Le marquis continuant ses injures, ses gestes, ses menaces, malgré l'excessive modération de l'orfévre, celui-ci quitte sa place, laisse le champ libre au marquis, et sort du cercle. «Ne t'en vas pas, lui crie le marquis, en le voyant partir; au reste, je te retrouverai bien.»
Le 23 du même mois, le marquis écrit au substitut de M. le procureur général, la lettre suivante: «J'ai l'honneur de vous prévenir, monsieur, que le nommé G....., orfévre, me menace de m'attaquer et de m'assommer dans les rues, lorsqu'il en trouvera l'occasion. Ce n'est pas, monsieur, une plainte que je vous porte; je vous préviens seulement afin que, lorsqu'on me trouvera assassiné, vous sachiez à qui vous en prendre. J'ai obligation de l'avis que j'ai reçu à un brave et honnête citoyen que je tairai toute ma vie.» Il fait ensuite au commandant de la province un rapport au sujet de la scène du 9 janvier. Il surprend la religion du commandant, et sollicite de lui un ordre de faire emprisonner l'orfévre. L'ordre fut donné et exécuté. Le jour même, l'orfévre fut enlevé avec autant d'inhumanité que d'ignominie, aux yeux même de ses concitoyens; on le plongea dans une prison.
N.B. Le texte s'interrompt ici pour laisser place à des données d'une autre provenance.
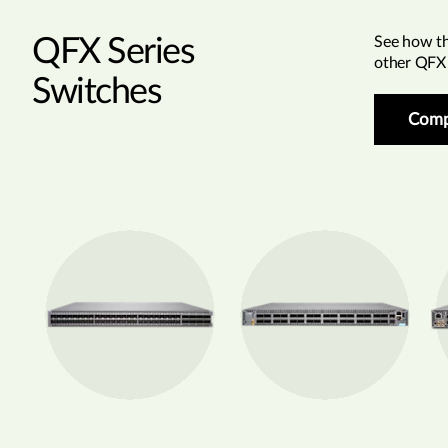
QFX Series
See how t
other QFX 
Switches
Comp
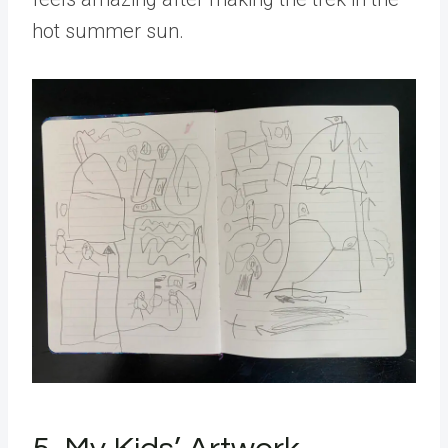
hot summer sun.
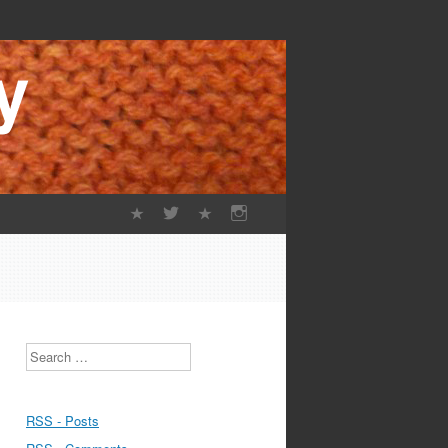
Search
RSS - Posts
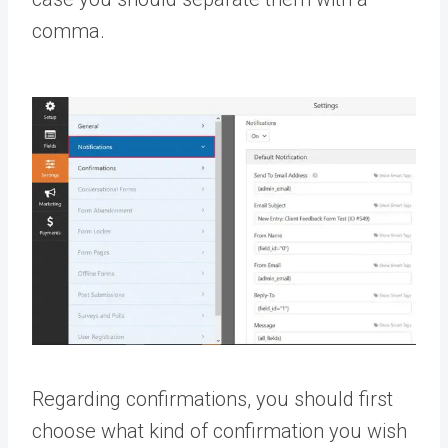
comma.
Regarding confirmations, you should first
choose what kind of confirmation you wish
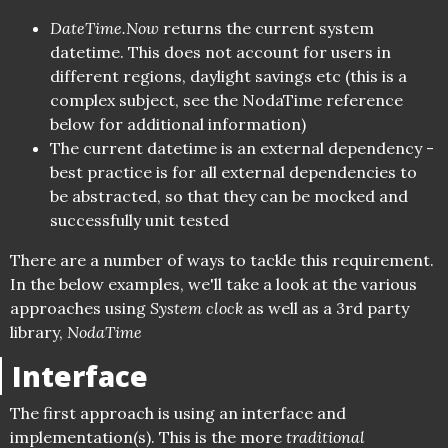
DateTime.Now
returns the current system
datetime. This does not account for users in
different regions, daylight savings etc (this is a
complex subject, see the NodaTime reference
below for additional information)
The current datetime is an external dependency -
best practice is for all external dependencies to
be abstracted, so that they can be mocked and
successfully unit tested
There are a number of ways to tackle this requirement.
In the below examples, we'll take a look at the various
approaches using
System clock
as well as a 3rd party
library,
NodaTime
Interface
The first approach is using an interface and
implementation(s). This is the more
traditional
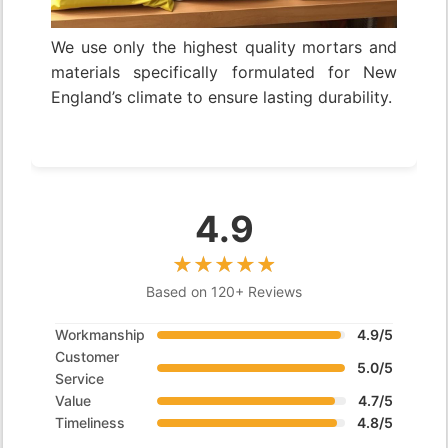
We use only the highest quality mortars and
materials specifically formulated for New
England’s climate to ensure lasting durability.
4.9
Based on 120+ Reviews
Workmanship
4.9/5
Customer
5.0/5
Service
Value
4.7/5
Timeliness
4.8/5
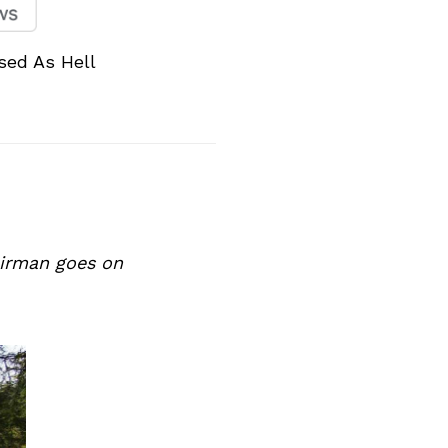
sed As Hell
hairman goes on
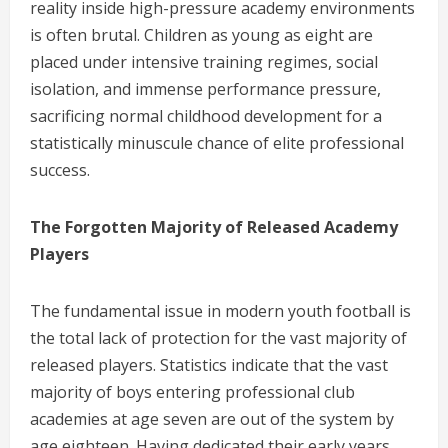
reality inside high-pressure academy environments
is often brutal. Children as young as eight are
placed under intensive training regimes, social
isolation, and immense performance pressure,
sacrificing normal childhood development for a
statistically minuscule chance of elite professional
success.
The Forgotten Majority of Released Academy
Players
The fundamental issue in modern youth football is
the total lack of protection for the vast majority of
released players. Statistics indicate that the vast
majority of boys entering professional club
academies at age seven are out of the system by
age eighteen. Having dedicated their early years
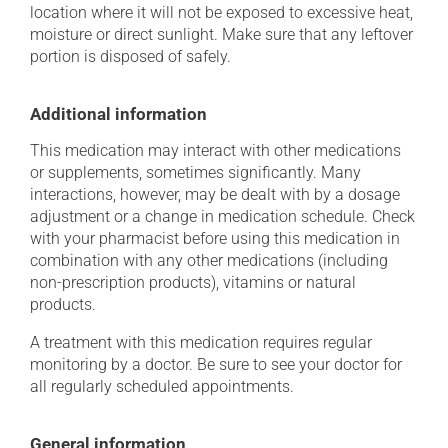
location where it will not be exposed to excessive heat,
moisture or direct sunlight. Make sure that any leftover
portion is disposed of safely.
Additional information
This medication may interact with other medications
or supplements, sometimes significantly. Many
interactions, however, may be dealt with by a dosage
adjustment or a change in medication schedule. Check
with your pharmacist before using this medication in
combination with any other medications (including
non-prescription products), vitamins or natural
products.
A treatment with this medication requires regular
monitoring by a doctor. Be sure to see your doctor for
all regularly scheduled appointments.
General information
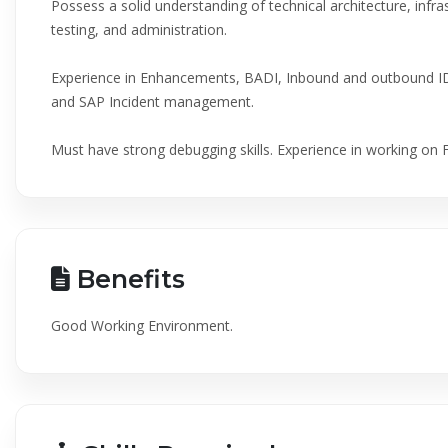
Possess a solid understanding of technical architecture, infr
testing, and administration.
Experience in Enhancements, BADI, Inbound and outbound I
and SAP Incident management.
Must have strong debugging skills. Experience in working on 
Benefits
Good Working Environment.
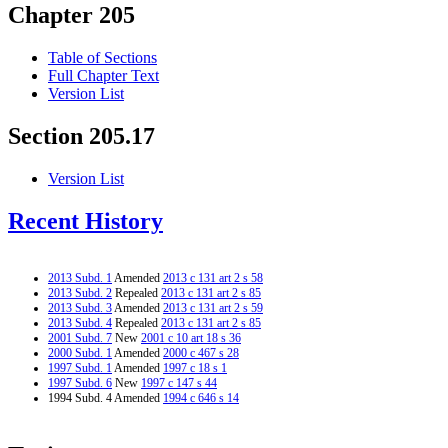
Chapter 205
Table of Sections
Full Chapter Text
Version List
Section 205.17
Version List
Recent History
2013 Subd. 1
Amended
2013 c 131 art 2 s 58
2013 Subd. 2
Repealed
2013 c 131 art 2 s 85
2013 Subd. 3
Amended
2013 c 131 art 2 s 59
2013 Subd. 4
Repealed
2013 c 131 art 2 s 85
2001 Subd. 7
New
2001 c 10 art 18 s 36
2000 Subd. 1
Amended
2000 c 467 s 28
1997 Subd. 1
Amended
1997 c 18 s 1
1997 Subd. 6
New
1997 c 147 s 44
1994 Subd. 4 Amended
1994 c 646 s 14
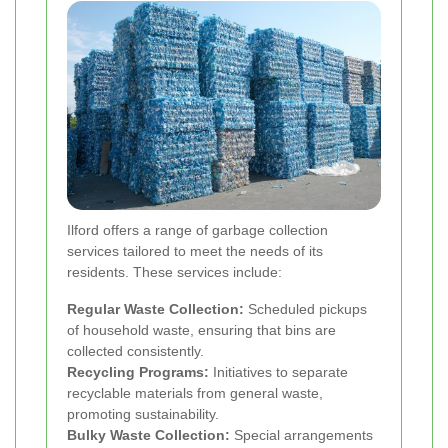
Ilford offers a range of garbage collection
services tailored to meet the needs of its
residents. These services include:
Regular Waste Collection:
Scheduled pickups
of household waste, ensuring that bins are
collected consistently.
Recycling Programs:
Initiatives to separate
recyclable materials from general waste,
promoting sustainability.
Bulky Waste Collection:
Special arrangements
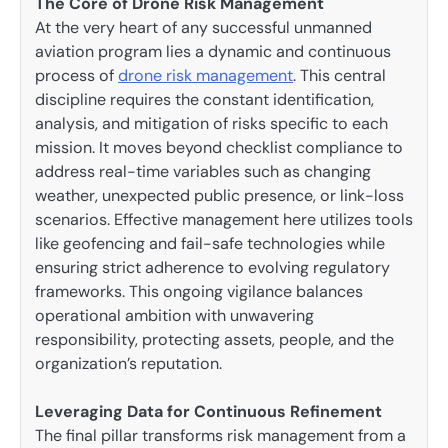
The Core of Drone Risk Management
At the very heart of any successful unmanned
aviation program lies a dynamic and continuous
process of
drone risk management
. This central
discipline requires the constant identification,
analysis, and mitigation of risks specific to each
mission. It moves beyond checklist compliance to
address real-time variables such as changing
weather, unexpected public presence, or link-loss
scenarios. Effective management here utilizes tools
like geofencing and fail-safe technologies while
ensuring strict adherence to evolving regulatory
frameworks. This ongoing vigilance balances
operational ambition with unwavering
responsibility, protecting assets, people, and the
organization’s reputation.
Leveraging Data for Continuous Refinement
The final pillar transforms risk management from a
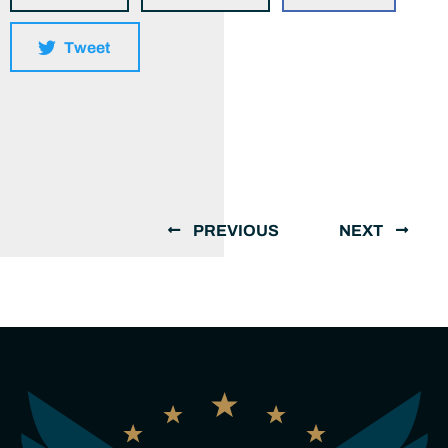
Tweet
PREVIOUS
NEXT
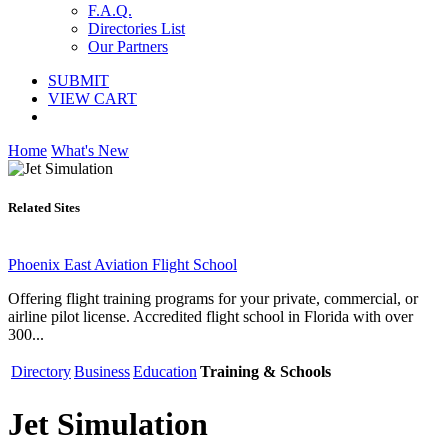
F.A.Q.
Directories List
Our Partners
SUBMIT
VIEW CART
Home
What's New
Related Sites
Phoenix East Aviation Flight School
Offering flight training programs for your private, commercial, or
airline pilot license. Accredited flight school in Florida with over
300...
Directory
Business
Education
Training & Schools
Jet Simulation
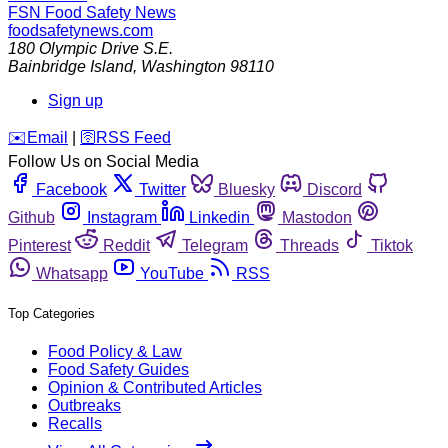
FSN
Food Safety News
foodsafetynews.com
180 Olympic Drive S.E.
Bainbridge Island
,
Washington
98110
Sign up
️✉️
Email
|
🛜
RSS Feed
Follow Us on Social Media
Facebook
Twitter
Bluesky
Discord
Github
Instagram
Linkedin
Mastodon
Pinterest
Reddit
Telegram
Threads
Tiktok
Whatsapp
YouTube
RSS
Top Categories
Food Policy & Law
Food Safety Guides
Opinion & Contributed Articles
Outbreaks
Recalls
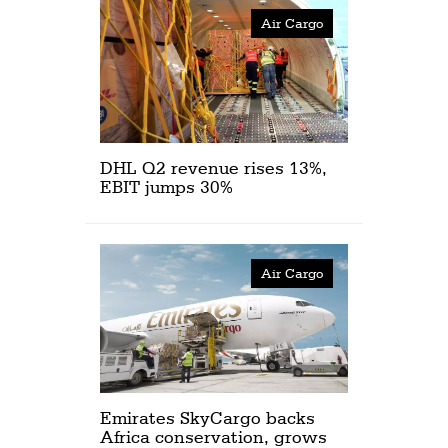
Air Cargo
DHL Q2 revenue rises 13%,
EBIT jumps 30%
Air Cargo
Emirates SkyCargo backs
Africa conservation, grows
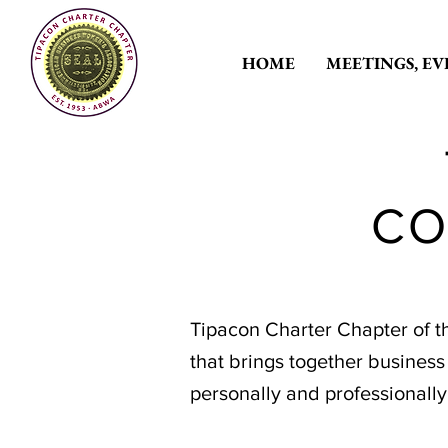
HOME
MEETINGS, EV
CO
Tipacon Charter Chapter of t
that brings together busines
personally and professionall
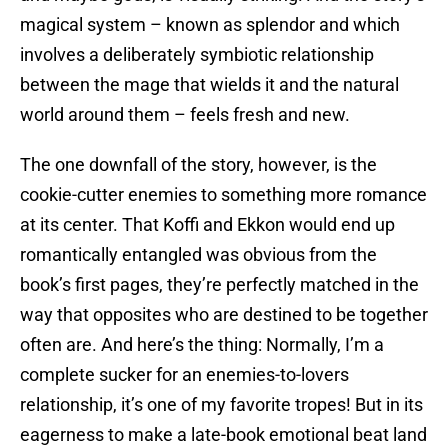
magical system – known as splendor and which
involves a deliberately symbiotic relationship
between the mage that wields it and the natural
world around them – feels fresh and new.
The one downfall of the story, however, is the
cookie-cutter enemies to something more romance
at its center. That Koffi and Ekkon would end up
romantically entangled was obvious from the
book’s first pages, they’re perfectly matched in the
way that opposites who are destined to be together
often are. And here’s the thing: Normally, I’m a
complete sucker for an enemies-to-lovers
relationship, it’s one of my favorite tropes! But in its
eagerness to make a late-book emotional beat land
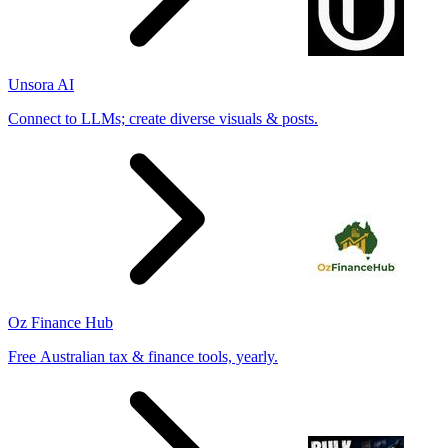
Unsora AI
Connect to LLMs; create diverse visuals & posts.
Oz Finance Hub
Free Australian tax & finance tools, yearly.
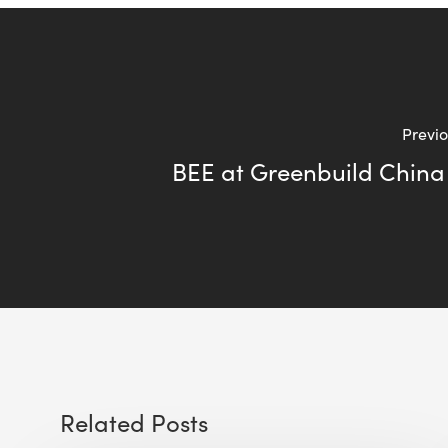
Previo
BEE at Greenbuild China
Related Posts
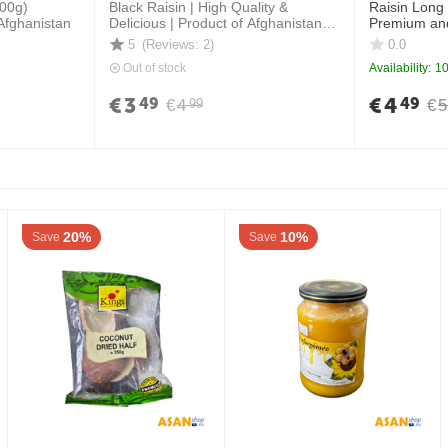
800g)
Black Raisin | High Quality &
Raisin Long
Afghanistan
Delicious | Product of Afghanistan \
Premium and
400 grams
5
(Reviews: 2)
0.0
Out of stock
Availability:
10
€
3
€
4
49
49
€
4
€
5
99
20%
10%
Save
Save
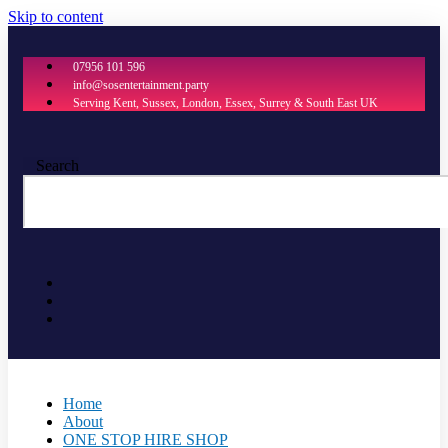
Skip to content
07956 101 596
info@sosentertainment.party
Serving Kent, Sussex, London, Essex, Surrey & South East UK
Search
Home
About
ONE STOP HIRE SHOP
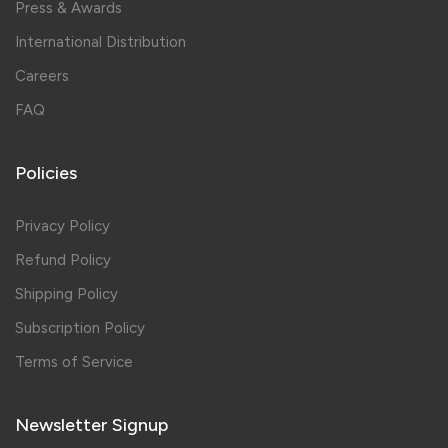
Press & Awards
International Distribution
Careers
FAQ
Policies
Privacy Policy
Refund Policy
Shipping Policy
Subscription Policy
Terms of Service
Newsletter Signup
Le parlement reçut une plainte de l'opprimé qui appelait la vengeance des lois sur la tête du coupable. Cette cour rendit un arrêt, en date du 4 septembre 1784, qui défendit au marquis d'injurier l'orfévre à l'avenir, condamna le marquis à trois cents francs de dommages-intérêts envers l'orfévre; permit à ce dernier de faire imprimer et afficher l'arrêt, et laissa tous les frais de la procédure à la charge du marquis.